Bariatric Surgery / Obesity

Bariatric Surgery / Obesity

1. Gastric Sleeve (Sleeve Gastrectomy, Gastric Tube)

This procedure involves removing up to 85% of the stomach. It is performed laparoscopically using a video camera introduced into the abdomen through small incisions and special surgical instruments. Candidates for this surgery are patients with a body mass index (BMI) over 40, or those with a BMI over 35 and an associated medical condition.

Pre-surgery Adjustments:

  • Stop smoking;
  • Avoid alcohol;
  • Lose some weight.

The surgery lasts approximately 2 hours, and hospital stay is about 2 days, though it may be longer if needed. Post-surgery pain can be treated with analgesics and usually doesn’t last more than 3 days.

In the first few weeks, patients should consume only liquids to help the stomach adjust. During the first year, patients can lose up to 80% of their excess weight. Cholesterol levels and blood pressure usually normalize within a few months.

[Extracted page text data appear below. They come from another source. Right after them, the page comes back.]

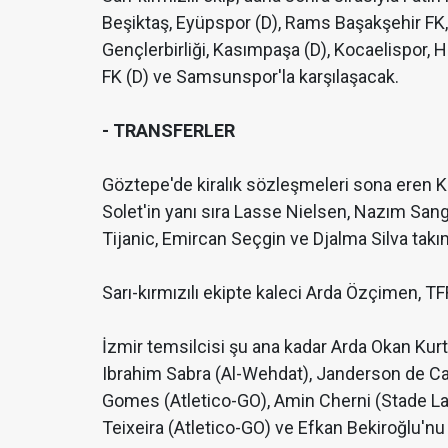
Beşiktaş, Eyüpspor (D), Rams Başakşehir FK,
Gençlerbirliği, Kasımpaşa (D), Kocaelispor,
FK (D) ve Samsunspor'la karşılaşacak.
- TRANSFERLER
Göztepe'de kiralık sözleşmeleri sona eren K
Solet'in yanı sıra Lasse Nielsen, Nazım San
Tijanic, Emircan Seçgin ve Djalma Silva takım
Sarı-kırmızılı ekipte kaleci Arda Özçimen, TFF
İzmir temsilcisi şu ana kadar Arda Okan Kur
Ibrahim Sabra (Al-Wehdat), Janderson de Ca
Gomes (Atletico-GO), Amin Cherni (Stade Lav
Teixeira (Atletico-GO) ve Efkan Bekiroğlu'n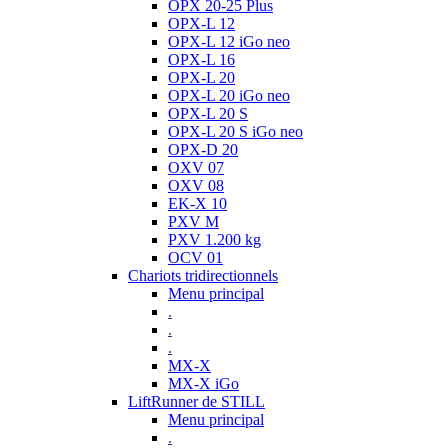
OPX 20-25 Plus
OPX-L 12
OPX-L 12 iGo neo
OPX-L 16
OPX-L 20
OPX-L 20 iGo neo
OPX-L 20 S
OPX-L 20 S iGo neo
OPX-D 20
OXV 07
OXV 08
EK-X 10
PXV M
PXV 1.200 kg
OCV 01
Chariots tridirectionnels
Menu principal
.
.
.
MX-X
MX-X iGo
LiftRunner de STILL
Menu principal
.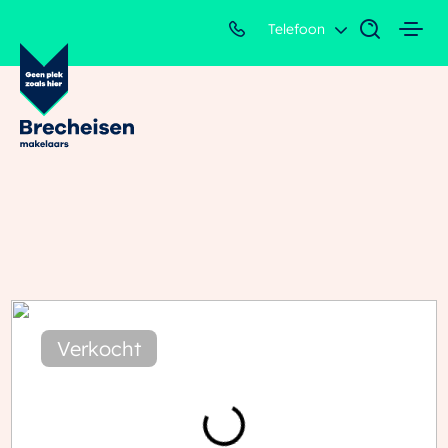
Telefoon
Verkocht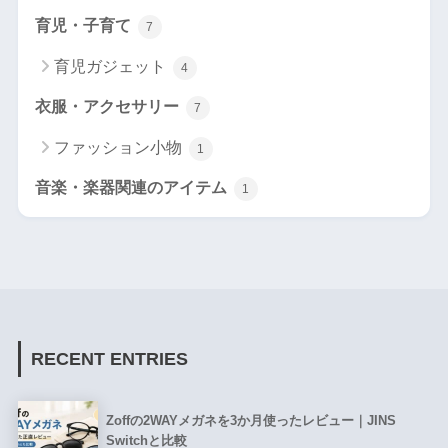
育児・子育て
7
育児ガジェット
4
衣服・アクセサリー
7
ファッション小物
1
音楽・楽器関連のアイテム
1
RECENT ENTRIES
Zoffの2WAYメガネを3か月使ったレビュー｜JINS
Switchと比較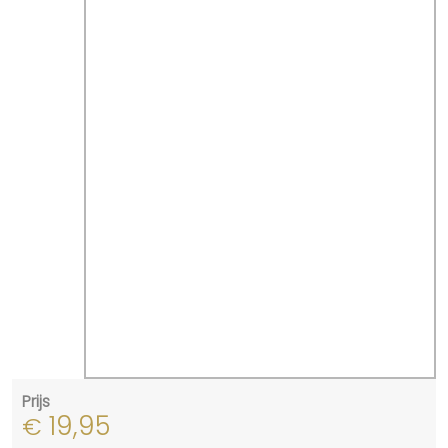
Prijs
19,95
€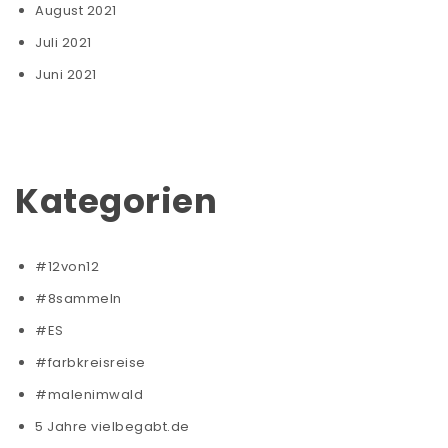
August 2021
Juli 2021
Juni 2021
Kategorien
#12von12
#8sammeln
#ES
#farbkreisreise
#malenimwald
5 Jahre vielbegabt.de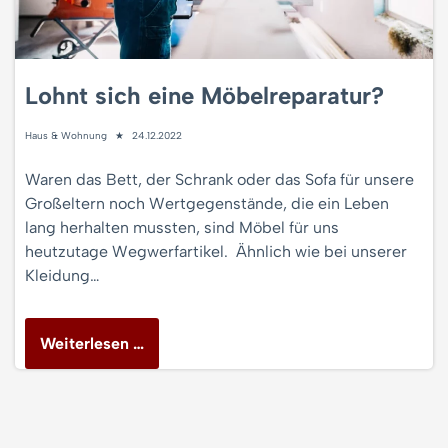
Lohnt sich eine Möbelreparatur?
Haus & Wohnung
24.12.2022
Waren das Bett, der Schrank oder das Sofa für unsere
Großeltern noch Wertgegenstände, die ein Leben
lang herhalten mussten, sind Möbel für uns
heutzutage Wegwerfartikel. Ähnlich wie bei unserer
Kleidung…
Weiterlesen …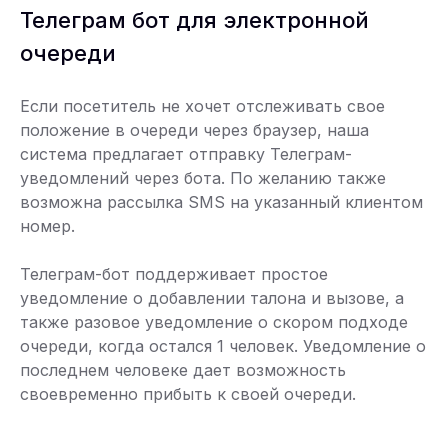
Телеграм бот для электронной
очереди
Если посетитель не хочет отслеживать свое
положение в очереди через браузер, наша
система предлагает отправку Телеграм-
уведомлений через бота. По желанию также
возможна рассылка SMS на указанный клиентом
номер.
Телеграм-бот поддерживает простое
уведомление о добавлении талона и вызове, а
также разовое уведомление о скором подходе
очереди, когда остался 1 человек. Уведомление о
последнем человеке дает возможность
своевременно прибыть к своей очереди.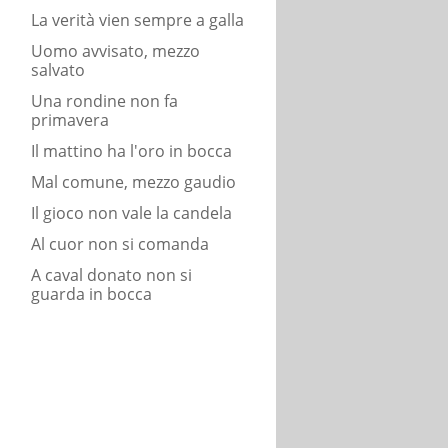
La verità vien sempre a galla
Uomo avvisato, mezzo
salvato
Una rondine non fa
primavera
Il mattino ha l'oro in bocca
Mal comune, mezzo gaudio
Il gioco non vale la candela
Al cuor non si comanda
A caval donato non si
guarda in bocca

The most important complications include bleeding during surgery and leakage of gastric contents due to suture failure. In rare cases, weight regain can occur after a few years if the stomach stretches again.

Cost of Gastric Sleeve:

The cost can exceed €8,000.

2. Gastric Bypass

Gastric bypass is a type of bariatric surgery designed for weight loss. It improves mobility, quality of life, and reduces obesity-related diseases such as diabetes, high blood pressure, and high cholesterol.

Pre-surgery Adjustments:

  • Stop smoking;
  • Avoid alcohol;
  • Lose some weight.

This complex procedure, performed under general anesthesia, takes about 3 to 4 hours, followed by a hospital stay of 2 to 5 days. It is done laparoscopically, resulting in fewer scars and faster recovery compared to traditional open surgery. A small stomach pouch is created, and part of the small intestine is connected to this mini stomach through an anastomosis.

At Clínica Luso Espanhola, we prefer a bypass with a single anastomosis to minimize complications. During the first year, patients can lose up to 80% of their excess weight. Because food bypasses part of the intestine, nutrient absorption is greatly reduced. Post-surgery treatments include a general diet plan and regular exercise. In some cases, vitamin supplements may be necessary.

Cost of Gastric Bypass:

The cost can exceed €10,000.

3. Laparoscopic Gastric Plication

This technique has become very attractive to both patients and doctors for various reasons. It is a newer surgical obesity treatment that does not require cutting the digestive tract or introducing a band around the stomach.

Complications of Stomach Cutting:

  • Poor healing of the anastomosis leading to fistulas;
  • Bleeding caused by cutting.

In the case of bands, they can sometimes perforate the stomach, especially if they are too tight. Gastric plication uses a different principle, reducing the risks of erosion or fistulas. It is also slightly more affordable due to shorter operation times and the absence of prosthetic materials (bands).

Just like sewing a piece of clothing, the stomach is stitched, reducing its size. The sutures are placed on the gastric wall without cutting it. Even when tied, the stomach remains “closed,” and the innermost layer of the stomach, called the mucosa, is not exposed.

Weight Loss:

Weight loss with gastric plication is similar to that seen in patients who undergo vertical gastroplasty. Plication results in greater weight loss than a gastric band.

Advantages:

  • No stomach cutting, reducing the risk of leaks or fistulas;
  • No cutting means a reduced risk of bleeding;
  • No prostheses (foreign bodies) reduce the risk of gastric perforation;
  • No risk of vitamin or iron deficiencies caused by stomach removal;
  • The stomach can still be monitored via endoscopy in case of illness;
  • The surgery is more easily reversible than other techniques as it is not mutilating;
  • No adjustments are needed, unlike with a gastric band;
  • Recovery time is much shorter;
  • Physical activity can be resumed sooner;
  • Lower mortality rate compared to other gastric surgeries;
  • If insufficient, a more aggressive surgery can still be performed later.

Disadvantages:

  • Less tested procedure;
  • Long-term data on maintaining weight loss is still unavailable.